The only time that I felt particularly nervous pre- race was Saturday afternoon when I had to drop off my bike, transition bags and special needs bags.  Suddenly everything was very real and I worried that I'd forgotten something very crucial to race day. 

Transition bags.

My HB, Love him!

Team Challenge was an incredible experience.  I highly recommend Team Challenge to anyone that wants to be a part of something bigger than Ironman.  The experience far exceeded my expectations. They provided a great breakfast and celebration the day before the race for athletes and their families.

Team Challenge!

A great distraction from my nerves was dinner Saturday night once all of my friends arrived.  We had a great crew for dinner including Ashley, Mom, Dad, Laura, Duran, James, Jenny, Scott, Carrie, John, Tim & Kaitlin. I am so lucky to have so much support!

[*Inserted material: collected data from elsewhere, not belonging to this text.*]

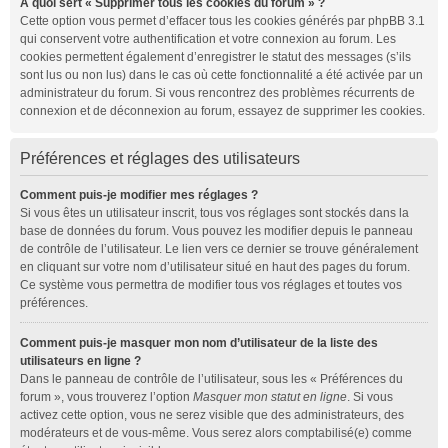
À quoi sert « Supprimer tous les cookies du forum » ?
Cette option vous permet d’effacer tous les cookies générés par phpBB 3.1
qui conservent votre authentification et votre connexion au forum. Les
cookies permettent également d’enregistrer le statut des messages (s’ils
sont lus ou non lus) dans le cas où cette fonctionnalité a été activée par un
administrateur du forum. Si vous rencontrez des problèmes récurrents de
connexion et de déconnexion au forum, essayez de supprimer les cookies.
Préférences et réglages des utilisateurs
Comment puis-je modifier mes réglages ?
Si vous êtes un utilisateur inscrit, tous vos réglages sont stockés dans la
base de données du forum. Vous pouvez les modifier depuis le panneau
de contrôle de l’utilisateur. Le lien vers ce dernier se trouve généralement
en cliquant sur votre nom d’utilisateur situé en haut des pages du forum.
Ce système vous permettra de modifier tous vos réglages et toutes vos
préférences.
Comment puis-je masquer mon nom d’utilisateur de la liste des
utilisateurs en ligne ?
Dans le panneau de contrôle de l’utilisateur, sous les « Préférences du
forum », vous trouverez l’option
Masquer mon statut en ligne
. Si vous
activez cette option, vous ne serez visible que des administrateurs, des
modérateurs et de vous-même. Vous serez alors comptabilisé(e) comme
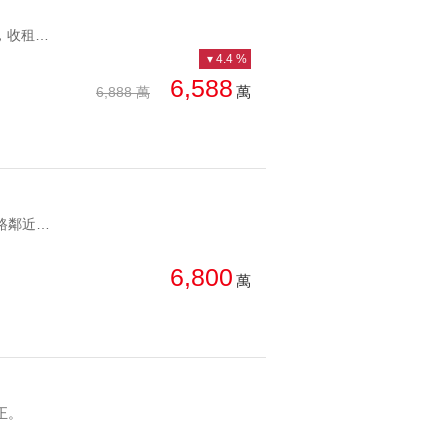
YC1190069 土地持分大，收租等改建。近捷運大土地透天 土地持分大，收租等改建。
4.4 %
6,588
萬
6,888 萬
YC1278291 正安和路鄰近仁愛雙學區國泰醫院仁愛安和金店面 正安和路鄰近仁愛雙學區國泰醫院
6,800
萬
正。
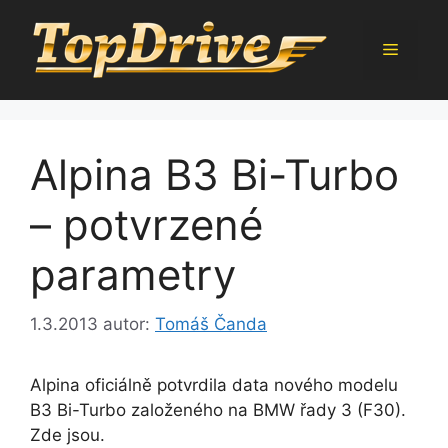
Přeskočit
na
Menu
obsah
Alpina B3 Bi-Turbo
– potvrzené
parametry
1.3.2013
autor:
Tomáš Čanda
Alpina oficiálně potvrdila data nového modelu
B3 Bi-Turbo založeného na BMW řady 3 (F30).
Zde jsou.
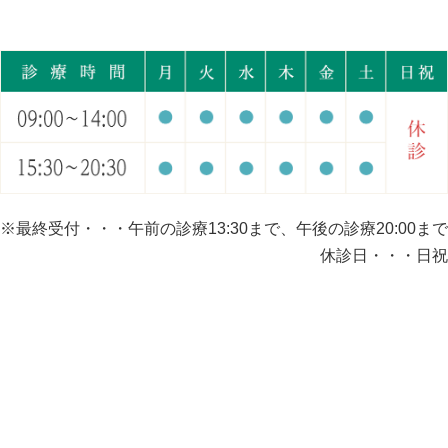
※最終受付・・・午前の診療13:30まで、午後の診療20:00まで
休診日・・・日祝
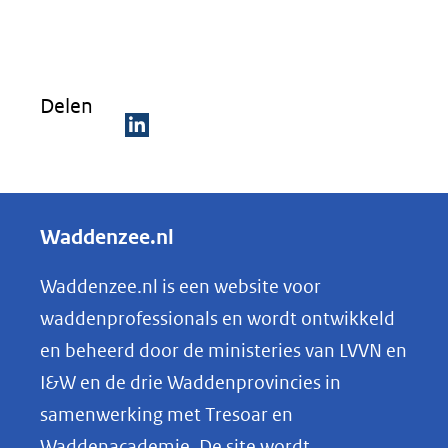
Delen
D
e
l
Waddenzee.nl
e
n
Waddenzee.nl is een website voor
o
waddenprofessionals en wordt ontwikkeld
p
en beheerd door de ministeries van LVVN en
L
I&W en de drie Waddenprovincies in
i
samenwerking met Tresoar en
n
Waddenacademie. De site wordt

Do The CHOO Crew. I love this group!!

My Plan - Keep it Simple

Swim comfortably. If I had a wetsuit on I'd probably push a little harder.  Bike - keep it easy and within my watts, stay out of trouble, drink a bottle an hour, a salt tab an hour and at least 100 calories every 30 minutes.  Run - start out easy, run the aid stations as long as I can, take a shot from my gel flask every 15 minutes then switch to coke when I can no longer take the gel. Walk as little as possible.

Race morning 

I got up at 4am for breakfast.  At 5:30am Ashley and I went to transition so I could complete my final check of my bike.  I realized I forgot my bike computer so we jogged back to the hotel to grab it.  As I was running away from transition to get my watch they were blasting Led Zepelin's Whole Lotta Love. This is one of my dad's favorite songs and is even his ringtone when he calls me.  Hearing that song in that moment put me at ease. I smiled and thought to myself "this is all going to be ok" while also recognizing I was going to be surrounded by so much love from friends and family throughout the day.  My dad and I cruised back down to transition to drop off my watch and then Ashley picked us up to drive to the swim start.

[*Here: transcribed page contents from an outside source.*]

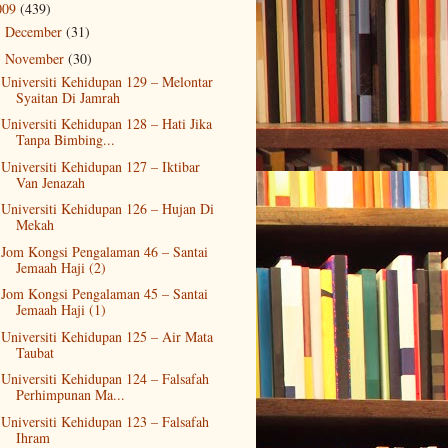
009
(439)
December
(31)
►
November
(30)
▼
Universiti Kehidupan 129 – Melontar
Syaitan Di Jamrah
Universiti Kehidupan 128 – Hati Jika
Tanpa Bimbing...
Universiti Kehidupan 127 – Iktibar
Van Jenazah
Universiti Kehidupan 126 – Hujan Di
Mekah
Jom Kongsi Pengalaman 46 – Santai
Jemaah Haji (2)
Jom Kongsi Pengalaman 45 – Santai
Jemaah Haji (1)
Universiti Kehidupan 125 – Air Mata
Taubat
Universiti Kehidupan 124 – Falsafah
Perhimpunan Ma...
Universiti Kehidupan 123 – Falsafah
Ihram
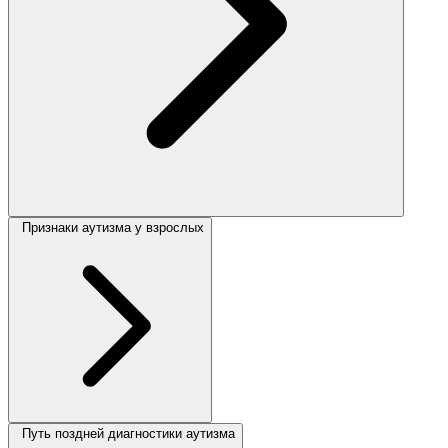
Признаки аутизма у взрослых
Путь поздней диагностики аутизма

Dougie Fresh and me at the swim start.

Swim: 2.4 miles, 54:48

We arrived at the swim start and had a perfect spot in line with good buddies Frank Fawcett and Michael Greene. Laura Gersten joined us soon after.  We had about an hour to kill in line but it seemed like about 15 minutes especially once the sherpa crew arrived to give me my well wishes.  We had such a big group that I think we took over the front of that line for a little while.

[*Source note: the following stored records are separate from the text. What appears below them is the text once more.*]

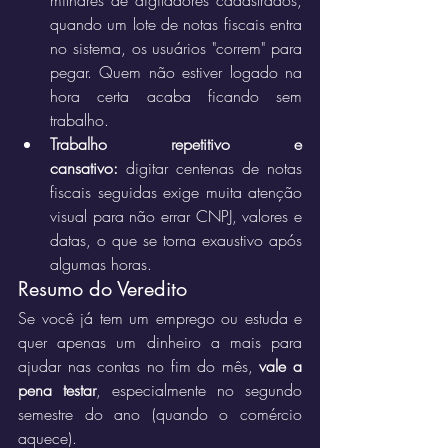
milhares de digitadores cadastrados, 
quando um lote de notas fiscais entra 
no sistema, os usuários "correm" para 
pegar. Quem não estiver logado na 
hora certa acaba ficando sem 
trabalho.
Trabalho repetitivo e 
cansativo:
 digitar centenas de notas 
fiscais seguidas exige muita atenção 
visual para não errar CNPJ, valores e 
datas, o que se torna exaustivo após 
algumas horas.
Resumo do Veredito
Se você já tem um emprego ou estuda e 
quer apenas um dinheiro a mais para 
ajudar nas contas no fim do mês, 
vale a 
pena testar
, especialmente no segundo 
semestre do ano (quando o comércio 
aquece).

Frank is the best person to be around pre-Ironman! Calm, cool & collected.

Two of the strongest athletes I know, they inspire me every day.

My crew at the swim start! Love the positive energy from this group!

The gun went off for the pros at 7:30am and soon after the gun was off for us at 7:40am. We were so near the front of the line that I think I was in the water within seconds of the gun going off.  Laura and I were side by side as we walked the plank and jumped in the water to start our day.

Laura & me at the start. One of us in pink is going to Kona '15!!!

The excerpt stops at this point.